● Task requirements:
As soon as the line containing "October 2015" appears in the material below, start returning lines exactly, and end with the line containing "Add a Listing Here".
━━━ Data excerpts ━━━
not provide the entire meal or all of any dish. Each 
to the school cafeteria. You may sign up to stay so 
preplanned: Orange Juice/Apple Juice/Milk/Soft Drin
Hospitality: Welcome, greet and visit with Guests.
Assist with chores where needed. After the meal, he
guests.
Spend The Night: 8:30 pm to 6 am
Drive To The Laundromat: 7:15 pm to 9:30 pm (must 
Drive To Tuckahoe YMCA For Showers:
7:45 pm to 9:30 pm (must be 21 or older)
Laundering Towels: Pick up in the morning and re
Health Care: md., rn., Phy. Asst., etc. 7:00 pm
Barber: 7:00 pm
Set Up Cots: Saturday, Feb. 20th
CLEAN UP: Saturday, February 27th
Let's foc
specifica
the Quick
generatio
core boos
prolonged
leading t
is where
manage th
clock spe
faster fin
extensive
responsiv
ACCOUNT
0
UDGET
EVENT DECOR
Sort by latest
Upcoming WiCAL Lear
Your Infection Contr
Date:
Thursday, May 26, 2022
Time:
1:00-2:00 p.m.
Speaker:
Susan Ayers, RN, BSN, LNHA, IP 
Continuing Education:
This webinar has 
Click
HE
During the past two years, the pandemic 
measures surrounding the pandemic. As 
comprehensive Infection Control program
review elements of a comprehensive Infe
━━━
━━━ Data excerpts ━━━
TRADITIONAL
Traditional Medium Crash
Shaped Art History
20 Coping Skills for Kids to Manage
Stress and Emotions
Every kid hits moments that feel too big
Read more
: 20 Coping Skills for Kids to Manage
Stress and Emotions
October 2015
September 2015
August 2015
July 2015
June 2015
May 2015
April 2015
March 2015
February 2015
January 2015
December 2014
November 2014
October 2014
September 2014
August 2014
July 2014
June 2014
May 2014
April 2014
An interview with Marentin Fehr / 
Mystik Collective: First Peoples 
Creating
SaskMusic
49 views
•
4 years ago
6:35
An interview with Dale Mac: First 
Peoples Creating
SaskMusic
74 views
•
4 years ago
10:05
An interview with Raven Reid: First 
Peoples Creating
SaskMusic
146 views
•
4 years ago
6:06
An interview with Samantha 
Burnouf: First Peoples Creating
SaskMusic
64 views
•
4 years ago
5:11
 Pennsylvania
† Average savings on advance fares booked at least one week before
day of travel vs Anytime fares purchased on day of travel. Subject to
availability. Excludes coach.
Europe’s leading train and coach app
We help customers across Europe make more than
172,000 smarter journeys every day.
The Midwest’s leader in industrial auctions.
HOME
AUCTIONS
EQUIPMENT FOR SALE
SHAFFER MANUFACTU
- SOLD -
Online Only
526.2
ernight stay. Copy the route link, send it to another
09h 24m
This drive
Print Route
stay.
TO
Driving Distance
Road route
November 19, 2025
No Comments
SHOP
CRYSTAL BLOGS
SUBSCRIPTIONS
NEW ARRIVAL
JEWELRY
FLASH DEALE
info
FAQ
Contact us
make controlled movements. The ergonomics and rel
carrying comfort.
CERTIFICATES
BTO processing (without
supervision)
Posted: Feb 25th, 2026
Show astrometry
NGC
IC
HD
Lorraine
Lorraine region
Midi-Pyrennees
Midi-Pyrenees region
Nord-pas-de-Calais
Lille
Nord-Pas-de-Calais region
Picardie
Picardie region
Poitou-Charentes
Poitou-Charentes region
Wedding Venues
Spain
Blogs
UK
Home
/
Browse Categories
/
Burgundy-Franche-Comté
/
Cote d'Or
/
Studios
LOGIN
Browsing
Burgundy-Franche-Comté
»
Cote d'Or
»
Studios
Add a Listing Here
━━━
● Task output:
October 2015
September 2015
August 2015
July 2015
June 2015
May 2015
April 2015
March 2015
February 2015
January 2015
December 2014
November 2014
October 2014
September 2014
August 2014
July 2014
June 2014
May 2014
April 2014
An interview with Marentin Fehr / 
Mystik Collective: First Peoples 
Creating
SaskMusic
49 views
•
4 years ago
6:35
An interview with Dale Mac: First 
Peoples Creating
SaskMusic
74 views
•
4 years ago
10:05
An interview with Raven Reid: First 
Peoples Creating
SaskMusic
146 views
•
4 years ago
6:06
An interview with Samantha 
Burnouf: First Peoples Creating
SaskMusic
64 views
•
4 years ago
5:11
 Pennsylvania
† Average savings on advance fares booked at least one week before
day of travel vs Anytime fares purchased on day of travel. Subject to
availability. Excludes coach.
Europe’s leading train and coach app
We help customers across Europe make more than
172,000 smarter journeys every day.
The Midwest’s leader in industrial auctions.
HOME
AUCTIONS
EQUIPMENT FOR SALE
SHAFFER MANUFACTU
- SOLD -
Online Only
526.2
ernight stay. Copy the route link, send it to another
09h 24m
This drive
Print Route
stay.
TO
Driving Distance
Road route
November 19, 2025
No Comments
SHOP
CRYSTAL BLOGS
SUBSCRIPTIONS
NEW ARRIVAL
JEWELRY
FLASH DEALE
info
FAQ
Contact us
make controlled movements. The ergonomics and rel
carrying comfort.
CERTIFICATES
BTO processing (without
supervision)
Posted: Feb 25th, 2026
Show astrometry
NGC
IC
HD
Lorraine
Lorraine region
Midi-Pyrennees
Midi-Pyrenees region
Nord-pas-de-Calais
Lille
Nord-Pas-de-Calais region
Picardie
Picardie region
Poitou-Charentes
Poitou-Charentes region
Wedding Venues
Spain
Blogs
UK
Home
/
Browse Categories
/
Burgundy-Franche-Comté
/
Cote d'Or
/
Studios
LOGIN
Browsing
Burgundy-Franche-Comté
»
Cote d'Or
»
Studios
Add a Listing Here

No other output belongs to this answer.